L’importanza della statura per i siciliani

Partiamo subito con una interessante osservazione. In Sicilia, secondo quanto spiega Pitrè, l’aspetto anatomico è sempre stato molto importante. È considerato un indice di numerose informazioni che identificano la persona. Stando alla tradizione popolare, le ossa vengono associate all’idea di forza e vigore e la statura gioca un ruolo importante nella società. Chi è alto è considerato senza valore, incapace di compiere qualsiasi cosa, come recita un proverbio: “È difficili trovuri un longu spertu e un curtu minchiuni”. A fronte di ciò, le cattive qualità spesso sono presenti nelle persone di bassa statura: curtu, malu cavatu (corto, mal formato). Anche la corporatura è importante nell’immaginario collettivo: la pinguedine, infatti, è indice di scarso ingegno e di volgarità.

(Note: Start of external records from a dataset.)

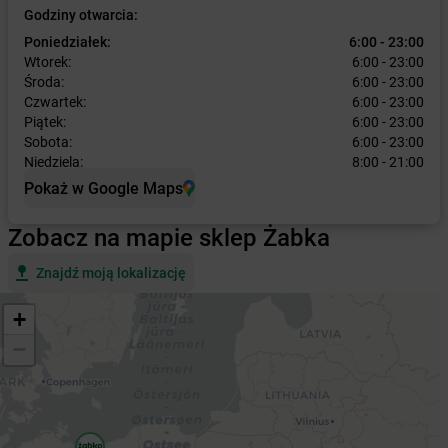
Godziny otwarcia:
Poniedziałek:
6:00 - 23:00
Wtorek:
6:00 - 23:00
Środa:
6:00 - 23:00
Czwartek:
6:00 - 23:00
Piątek:
6:00 - 23:00
Sobota:
6:00 - 23:00
Niedziela:
8:00 - 21:00
Pokaż w Google Maps
Zobacz na mapie sklep Żabka
Znajdź moją lokalizację
+
−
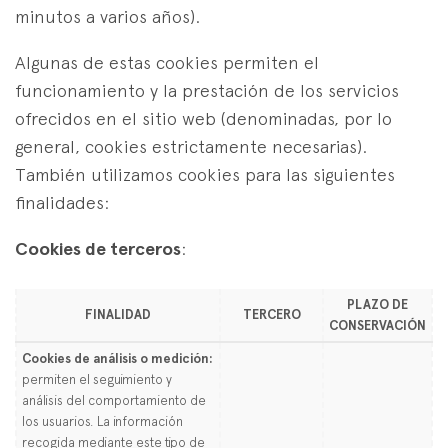
minutos a varios años).
Algunas de estas cookies permiten el
funcionamiento y la prestación de los servicios
ofrecidos en el sitio web (denominadas, por lo
general, cookies estrictamente necesarias).
También utilizamos cookies para las siguientes
finalidades:
Cookies de terceros
:
PLAZO DE
FINALIDAD
TERCERO
CONSERVACIÓN
Cookies de análisis o medición:
permiten el seguimiento y
análisis del comportamiento de
los usuarios. La información
recogida mediante este tipo de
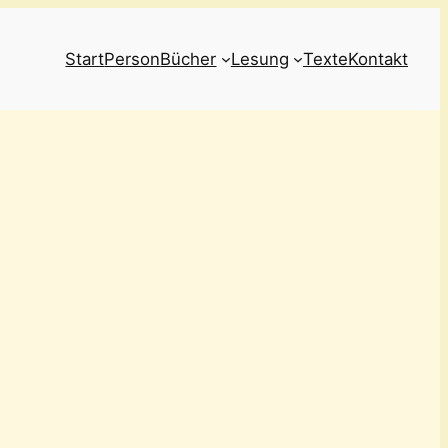
Start
Person
Bücher
Lesung
Texte
Kontakt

Attraverso il colorito di una persona è possibile esprimere giudizi: una donna troppo chiara di carnagione è insensibile e non disposta all’amore, mentre un uomo troppo chiaro è debole di corpo e di spirito, scarso di propositi. Chi suda molto è un grande lavoratore e chi possiede molti peli, sia sulle braccia che sul viso è considerato un tipo virile e avventuroso. Chi ha una testa grande è intelligente, viceversa chi ce l’ha piccola è ingenuo e stupido. I nei sono testimonianza di bellezza, così come i “disii” (voglie): le macchie sulla pelle nascono, secondo il volgo, da un forte desiderio della madre durante la gravidanza. Pensate si finisca qui? Vi sbagliate! C’è ancora molto da conoscere.

Occhi, orecchie e naso

L’occhio è l’organo per eccellenza del nostro corpo, “jucarisi l’occhi” (giocarsi gli occhi) vuol dire appunto giocarsi tutto; gli occhi piccoli indicano furbizia; così come il prurito dell’occhio destro indica amore violento, quello dell’occhio sinistro, amore stanco. Se fischia l’orecchio destro indica che qualcuno parla male di noi, se l’orecchio sinistro, che qualcun ci sta lodando. Chi ha un grosso naso indovina le cose e conosce bene le persone; il muso indica il nostro stato d’animo e le labbra troppo rosse sono indice di sensualità. Chi possiede denti grossi è uno che si fa rispettare, chi non ha buoni denti è un bugiardo e cialtrone. Chi ha un collo corto è ipocrita. La mano piccola indica vita lunga, quella grande vita breve. Il fegato, che non è un organo molto conosciuto dal popolo, è associato all’idea di ira e nervosismo.

L’anatomia dei siciliani ci riserva ancora altre sorprese. Chi starnutisce durante una malattia è sulla via della guarigione, chi lo fa in buona salute sta per ammalarsi. Chi ride spesso è sciocco, chi non ride mai, invece, può essere pericoloso. Il cuore è l’organo del coraggio e dell’amore e chi è coraggioso possiede un grande cuore. La saggezza popolare ritiene, infine, che i vizi o le virtù si possano trasmettere di generazione in generazione: se una donna è onesta, la famiglia sarà altrettanto.